John Brabender knows 2012 success is fleeting.

As Rick Santorum’s chief strategist, you might think John Brabender would be feeling pretty smart for reviving his man’s candidacy.

But, he said in an interview here at the CPAC conference, “we’re not that brilliant.” Working for a candidate who recently was way back in the pack, “We’re not giddy by any means.”He knows full well that a hot GOP candidate can quickly turn icy in 2012.

Brabender allowed that “there’s an excitement we didn’t anticipate” after the former senator swept Minnesota, Missouri and Colorado on Tuesday, while admitting he had no idea they would win the caucuses in Colorado. “There is obviously a Romney excitement gap,” Brabender said. And he noted that a new poll has Santorum up by 7 points in Tennessee, seemingly out of nowhere.

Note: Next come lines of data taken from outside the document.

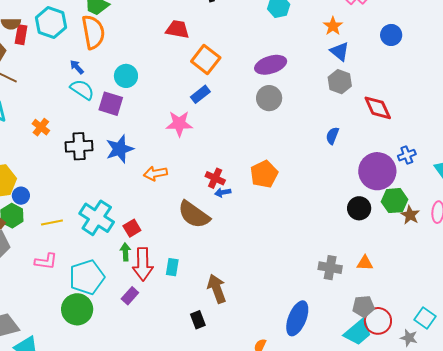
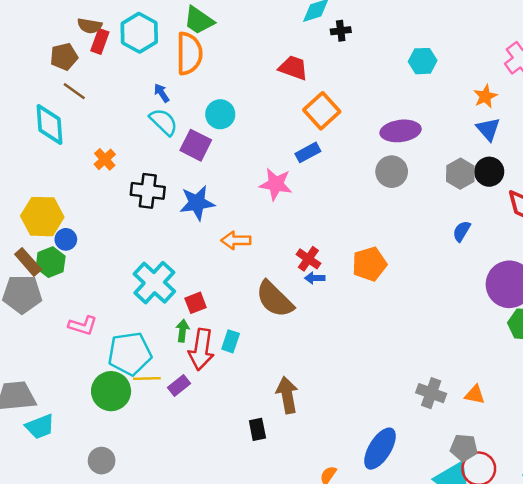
gray hexagon: (340, 82) -> (460, 174), moved
black circle: (359, 208) -> (489, 172), moved
yellow line: (52, 222) -> (147, 378), moved
cyan rectangle: (172, 267) -> (231, 341), moved

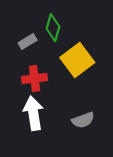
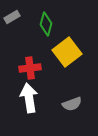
gray rectangle: (28, 41) -> (12, 17), moved

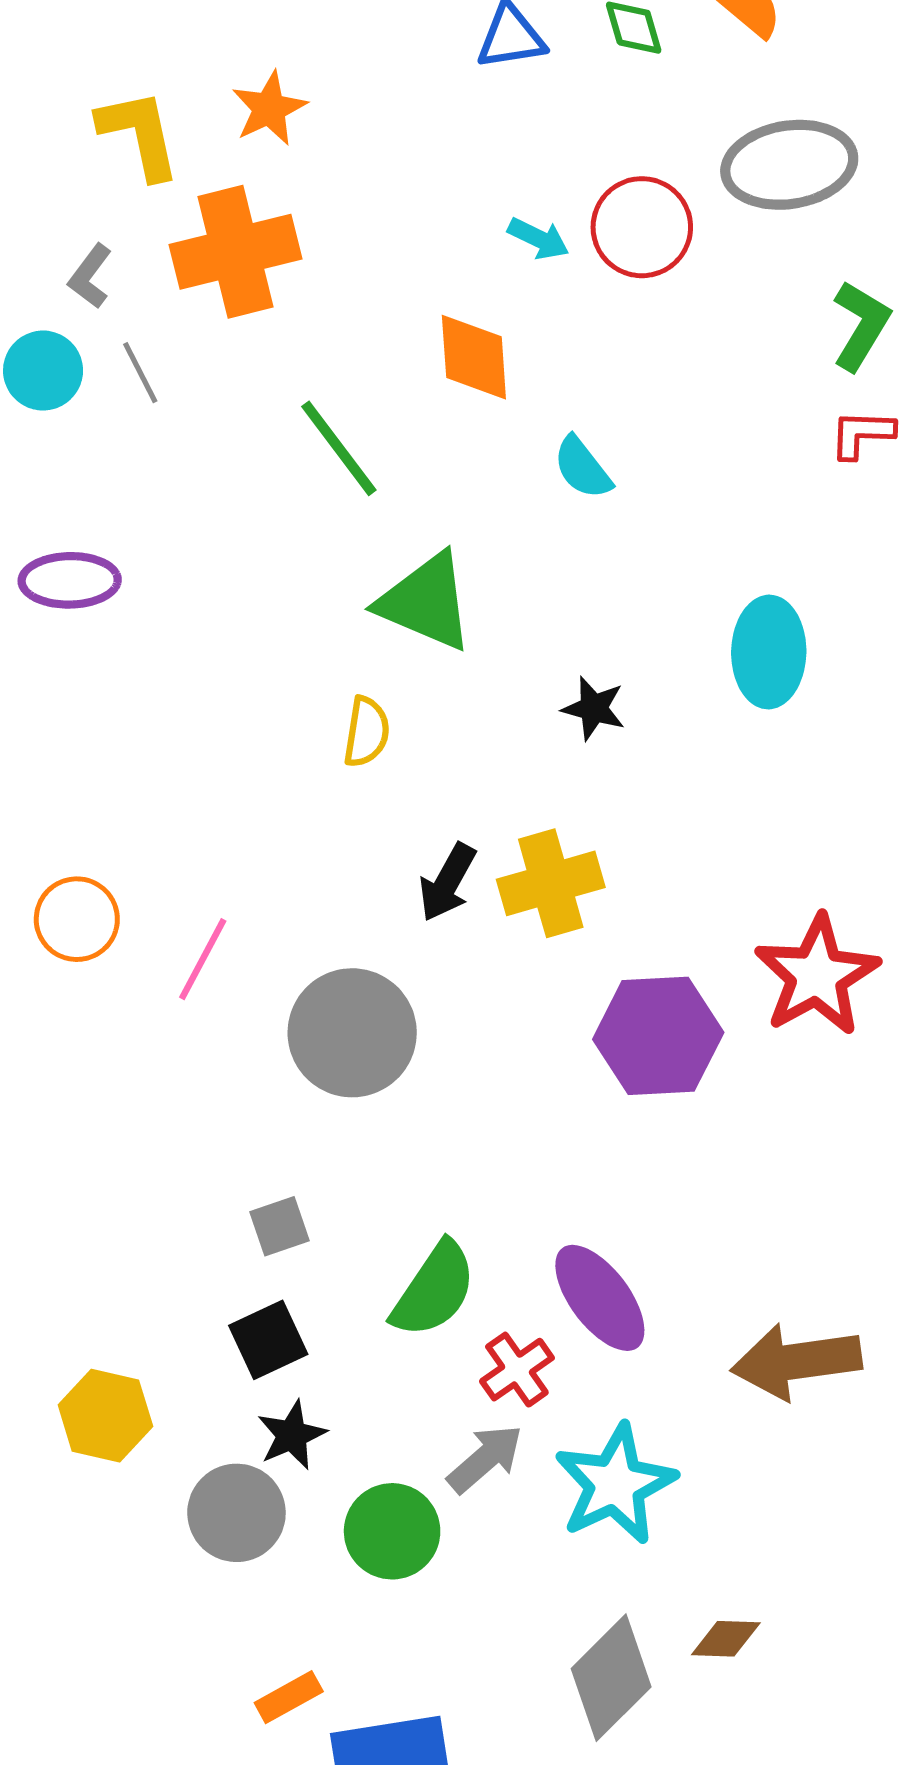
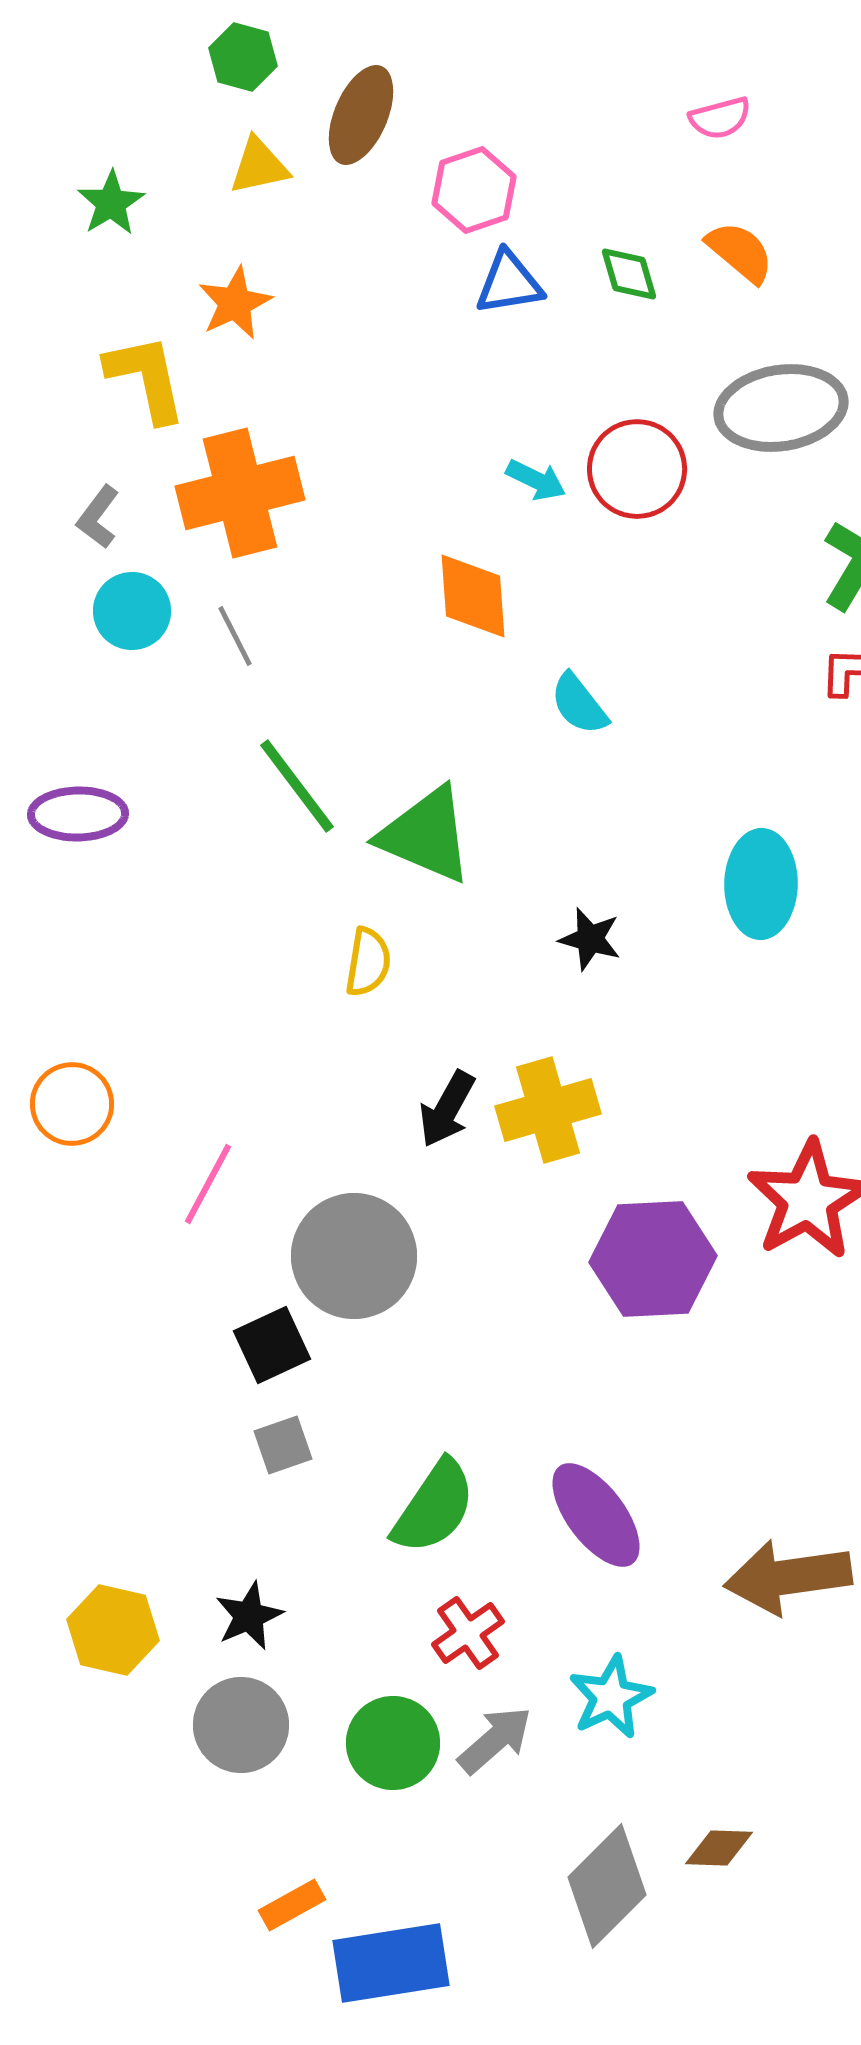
orange star: (269, 108) -> (235, 303), moved
cyan circle: (43, 371) -> (132, 611), moved
gray line: (140, 373) -> (235, 636), moved
green line: (339, 448) -> (297, 786), moved
orange circle: (77, 919) -> (72, 1104), moved
black square: (268, 1340) -> (272, 1345), moved
red cross: (517, 1370) -> (468, 1633), moved
black star: (292, 1435) -> (249, 1616), moved
gray arrow: (485, 1459) -> (495, 1740), moved
cyan star: (615, 1484) -> (611, 1697), size x0.7

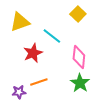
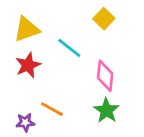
red star: (33, 53) -> (28, 65), moved
orange line: (39, 82) -> (52, 109), turned 48

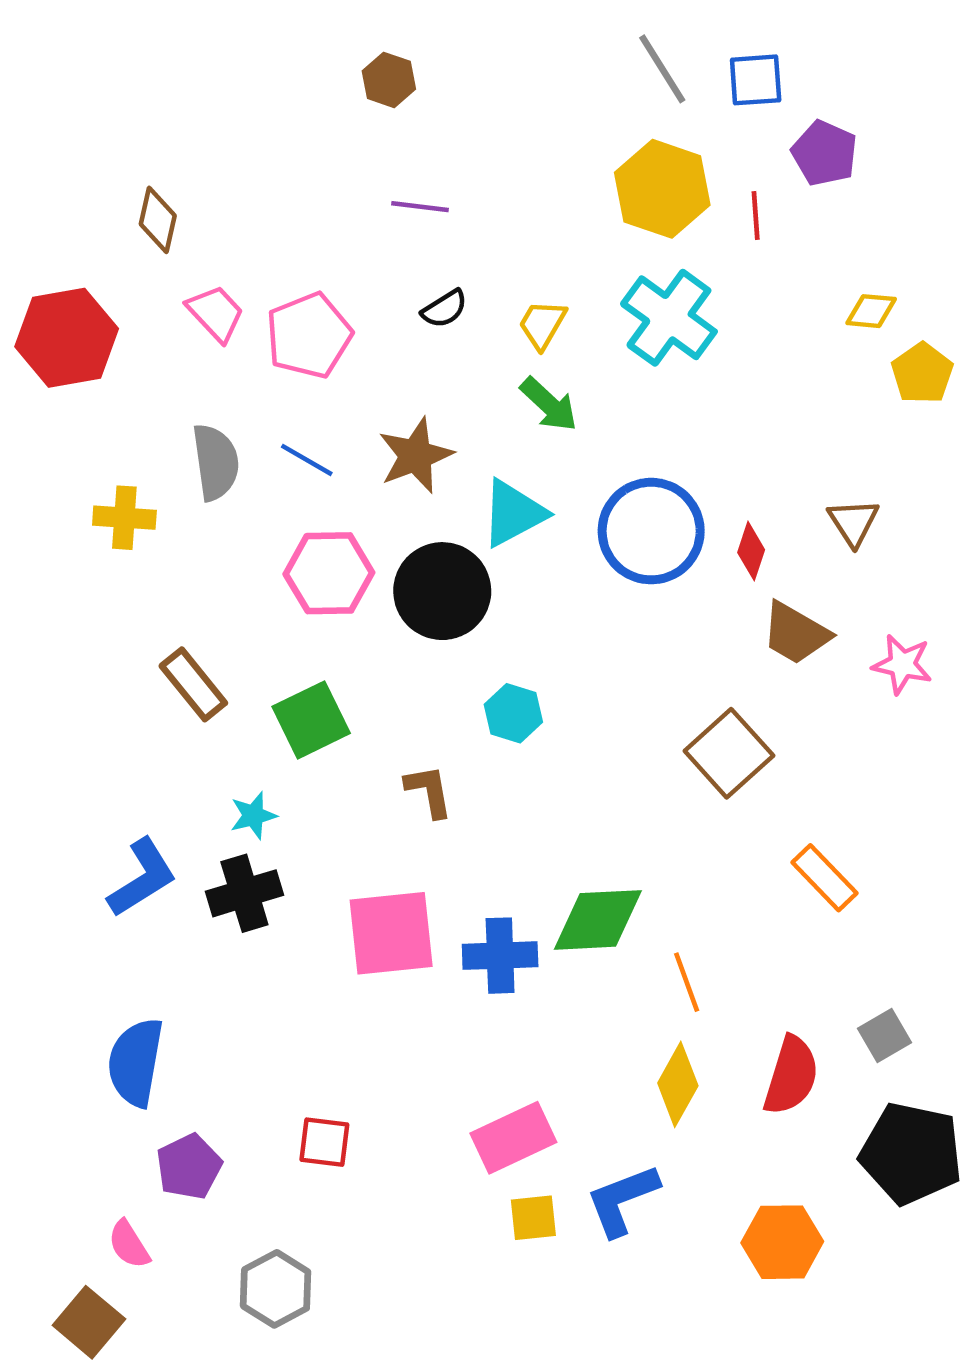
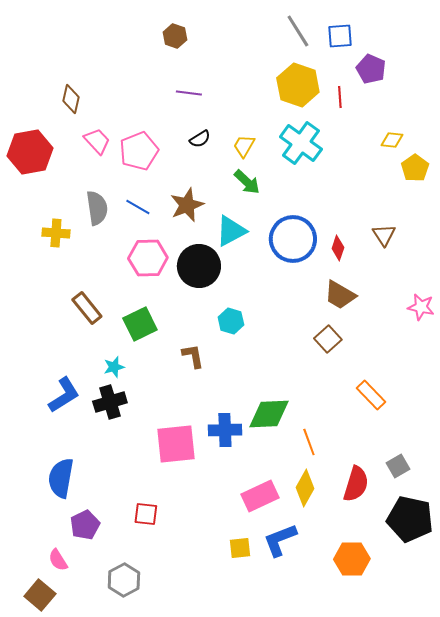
brown trapezoid: (796, 633) -> (340, 295), moved
pink star: (902, 664) -> (421, 307), moved
brown square: (729, 753) -> (328, 339), size x0.7
pink square: (391, 933) -> (176, 444), moved
pink rectangle: (513, 1138) -> (260, 496), moved

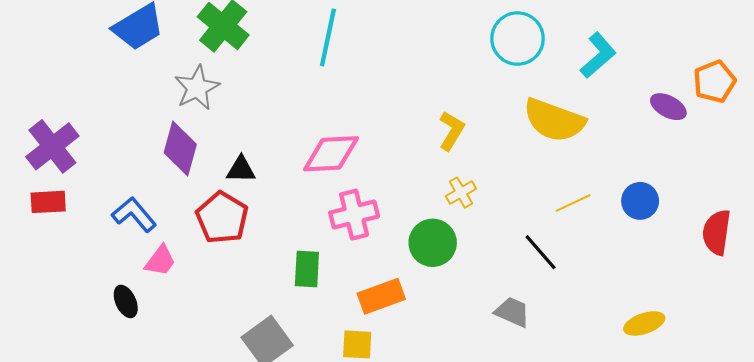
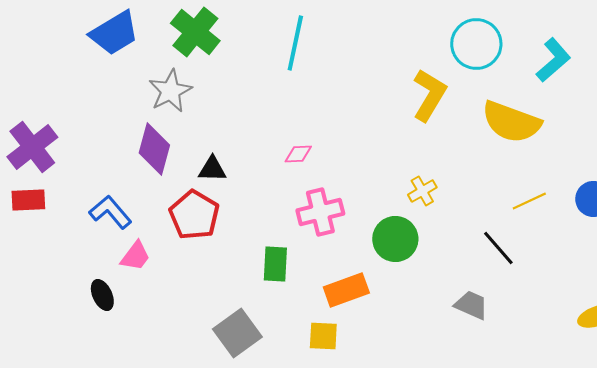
yellow L-shape: (452, 131) -> (429, 95), moved, size x1.4
pink diamond: (331, 154) -> (298, 154), size x0.5

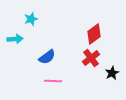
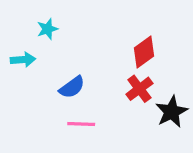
black star: (112, 73) -> (172, 112), size x1.5

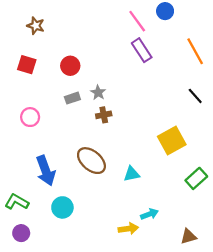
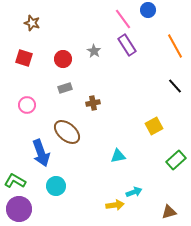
gray star: (98, 93) -> (94, 51), moved
yellow square: (172, 141) -> (154, 126), size x0.7
brown ellipse: (91, 161) -> (67, 132), moved
purple circle: (21, 233) -> (19, 209), size x1.6

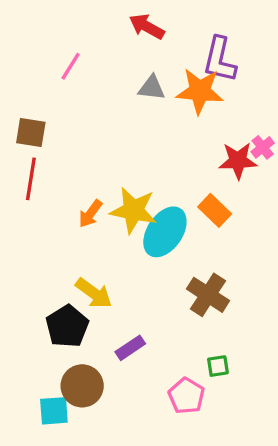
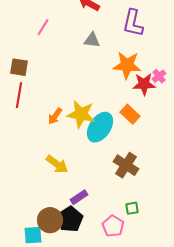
orange star: (200, 91) -> (127, 65), moved
black pentagon: (67, 326) -> (70, 219), moved

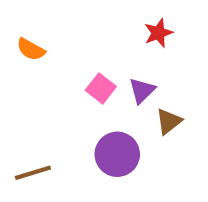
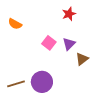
red star: (158, 33) -> (69, 14), moved
purple circle: (117, 154) -> (42, 82), moved

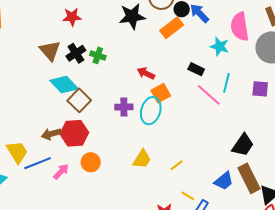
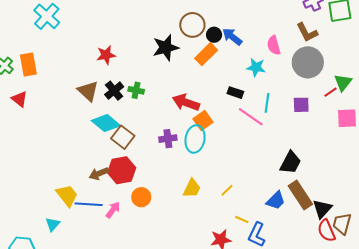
pink semicircle: (240, 27) -> (274, 45), size x0.7
red arrow: (146, 73) -> (186, 102), size x1.5
blue line: (38, 163) -> (89, 204), turned 32

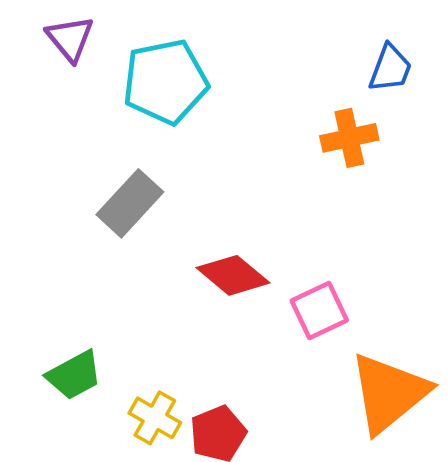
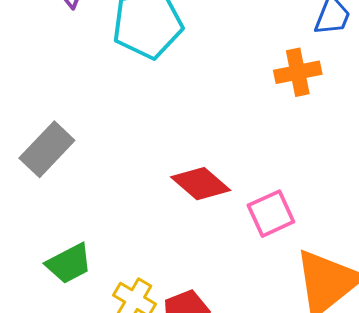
gray rectangle: (130, 203) -> (47, 149), moved

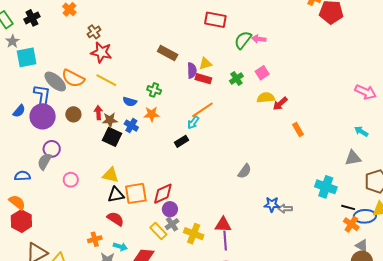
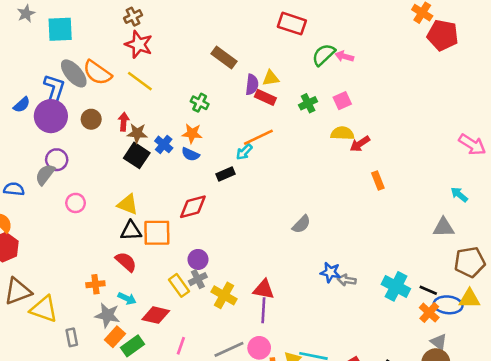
cyan square: (27, 57) -> (60, 29), moved
blue semicircle: (130, 102) -> (190, 154), moved
cyan cross: (326, 187) -> (396, 286), moved
red diamond: (163, 194) -> (193, 207), moved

But Santorum’s consultant refused to pick a fight with Gingrich, even though Newt and Rick are splitting the anti-Romney vote. “I do think Newt is extremely committed to the conservative cause and will do what he thinks is helpful to the conservative cause. He and Rick are very good friends.” The former senator, he told me, thinks “you do not ask someone to get out of the race” because that decision is so “personal.”

Brabender conceded that Santorum and Gingrich will go head to head in several states, including Ohio, Texas and Tennessee. But in an interesting twist, he said there is no longer a state-by-state race: “There’s a national perception race that ties in with the demographics of each state.”

If polls start showing Santorum beating Obama, that could be a game-changer, Brabender says. “If the electability argument goes off the table for Romney, what he’s missing are the core Republican issues.”

So the all-powerful polls can in fact influence the race—in a way that could potentially allow Brabender a small measure of giddiness.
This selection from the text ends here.